EPFO: If you’re employed and your basic salary is Rs 25,000 or less, this news is useful. According to sources reported to Moneycontrol, the government plans to raise the EPFO salary limit from Rs 15,000 to Rs 25,000 per month, meaning even those with higher salaries will now be covered by the PF and Pension Scheme (EPS).
This will provide social security benefits to over 10 million employees. The EPFO’s Central Board of Trustees is expected to take a decision on this at its meeting in December or January. What are the rules so far? Currently, only those with a basic salary of Rs 15,000 or less are eligible for the benefits of EPF (Employees’ Provident Fund) and EPS. If your salary is higher than this, you can opt out of contributing to PF if you wish. Companies are also not required to register such employees in EPF.This means that many people were excluded from the PF scheme even with a basic salary of Rs 15,001.
What will change?
If the new proposal is passed, it will be mandatory for those with a salary of Rs 25,000 or less to join EPF and EPS. This means that PF will be deducted from your salary. Your employer will also contribute the same amount to PF, and you will receive better pension and interest benefits after retirement. According to the Labor Ministry, this move will bring 1 crore new employees under the ambit of EPFO.

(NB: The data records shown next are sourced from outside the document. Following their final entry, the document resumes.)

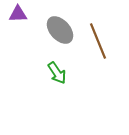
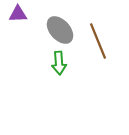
green arrow: moved 2 px right, 10 px up; rotated 30 degrees clockwise
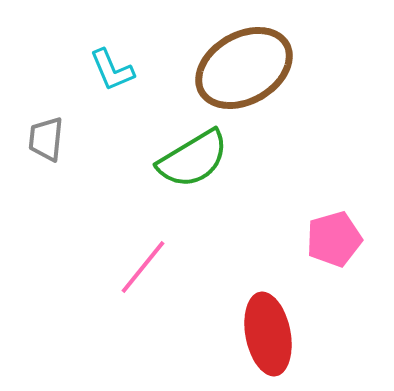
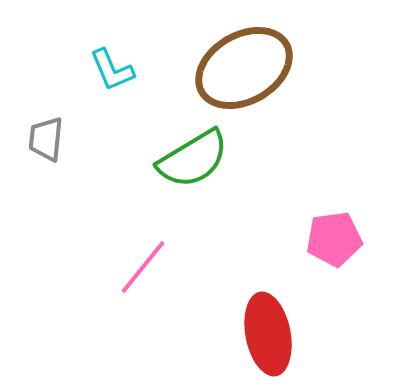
pink pentagon: rotated 8 degrees clockwise
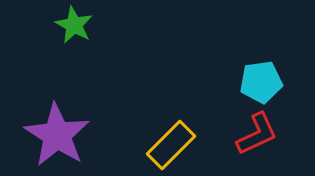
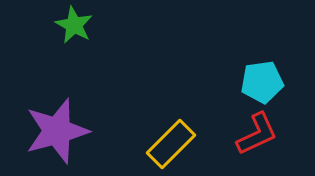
cyan pentagon: moved 1 px right
purple star: moved 4 px up; rotated 24 degrees clockwise
yellow rectangle: moved 1 px up
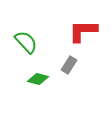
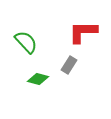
red L-shape: moved 1 px down
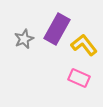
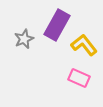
purple rectangle: moved 4 px up
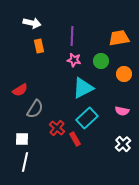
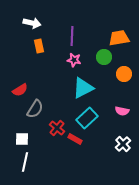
green circle: moved 3 px right, 4 px up
red rectangle: rotated 32 degrees counterclockwise
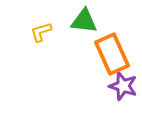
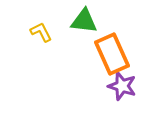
yellow L-shape: rotated 80 degrees clockwise
purple star: moved 1 px left
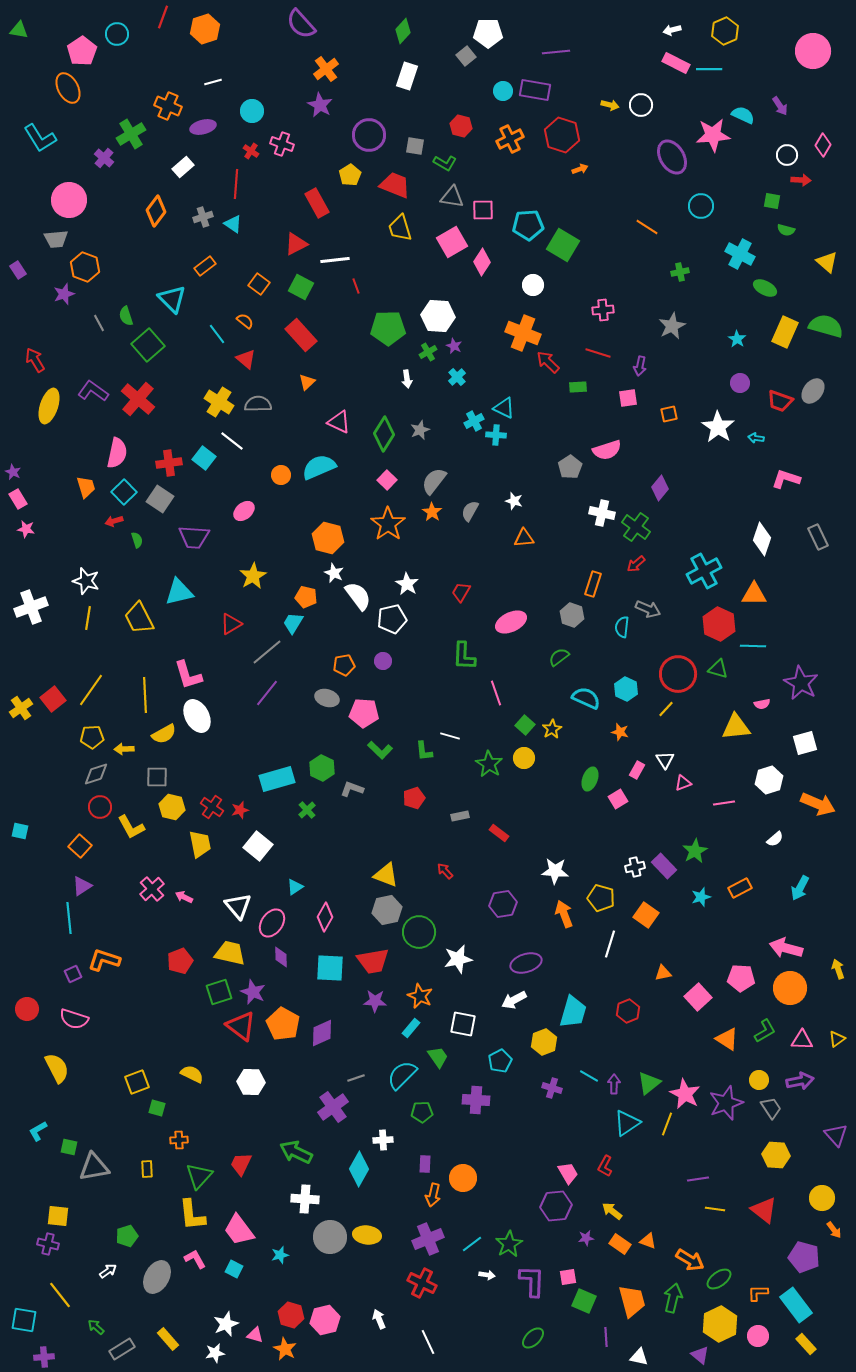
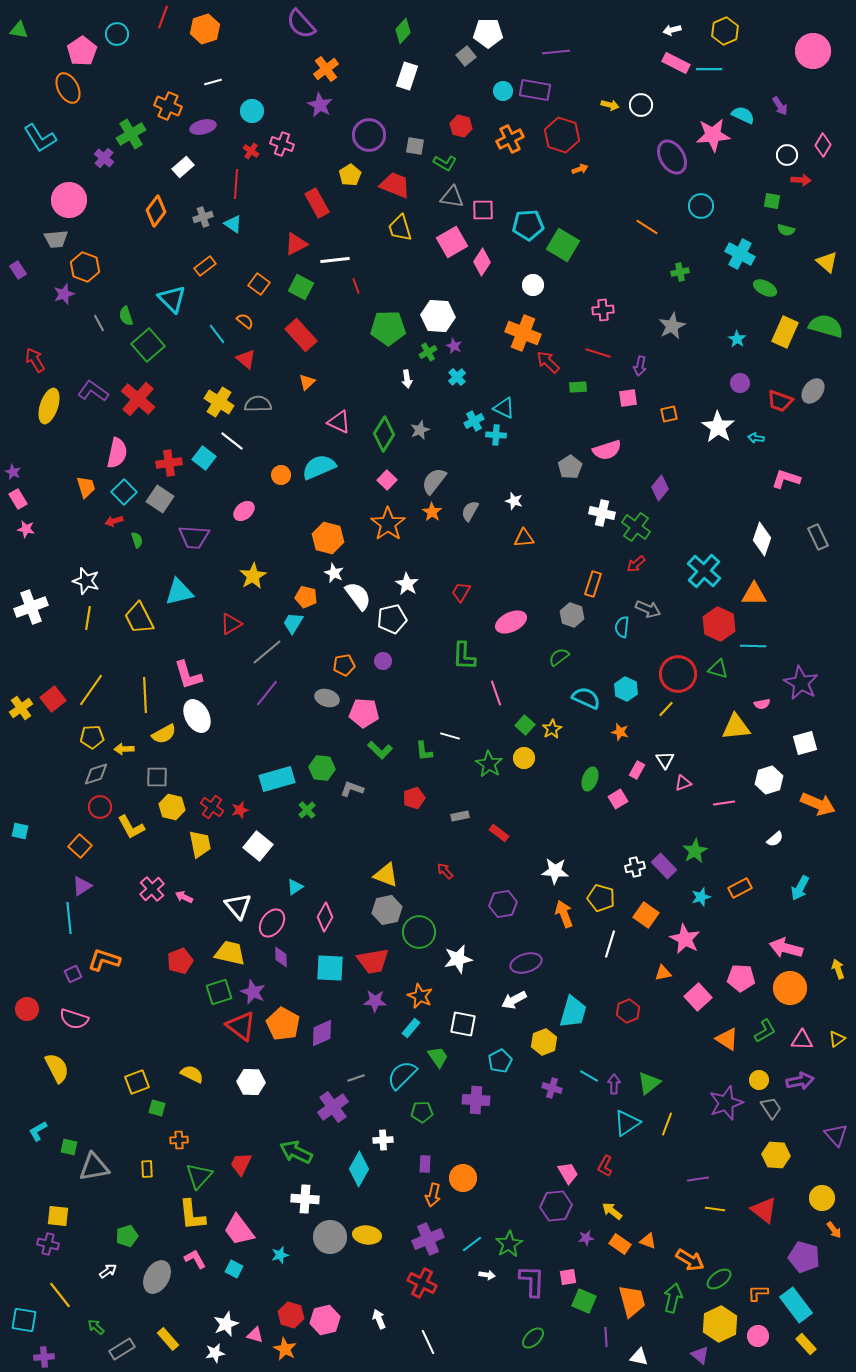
cyan cross at (704, 571): rotated 20 degrees counterclockwise
green hexagon at (322, 768): rotated 20 degrees counterclockwise
pink star at (685, 1094): moved 155 px up
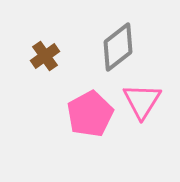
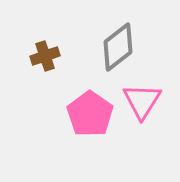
brown cross: rotated 16 degrees clockwise
pink pentagon: rotated 9 degrees counterclockwise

How much PF will be deducted and where will it go?
Currently, both the employee and the company have to contribute 12% each to EPF. The entire 12% contribution of the employee goes into your PF account. The company’s 12% is divided into two parts: 3.67% in PF and 8.33% in EPS. This will increase your savings, earn interest, and strengthen your pension upon retirement. Who will benefit – Employees earning more than Rs 15,000 and up to Rs 25,000 will now also get the mandatory PF benefit. Those whose salary was previously excluded from PF due to the limit will now come under social security coverage.
In the long run, this will strengthen your retirement planning. Some people may fear that their in-hand salary will decrease slightly because of the increase in PF contribution. Overall , if this proposal of the government is passed, it will be a big step towards a secure future for working people. Now PF will be deducted from your salary, but your pension, interest and savings will also increase.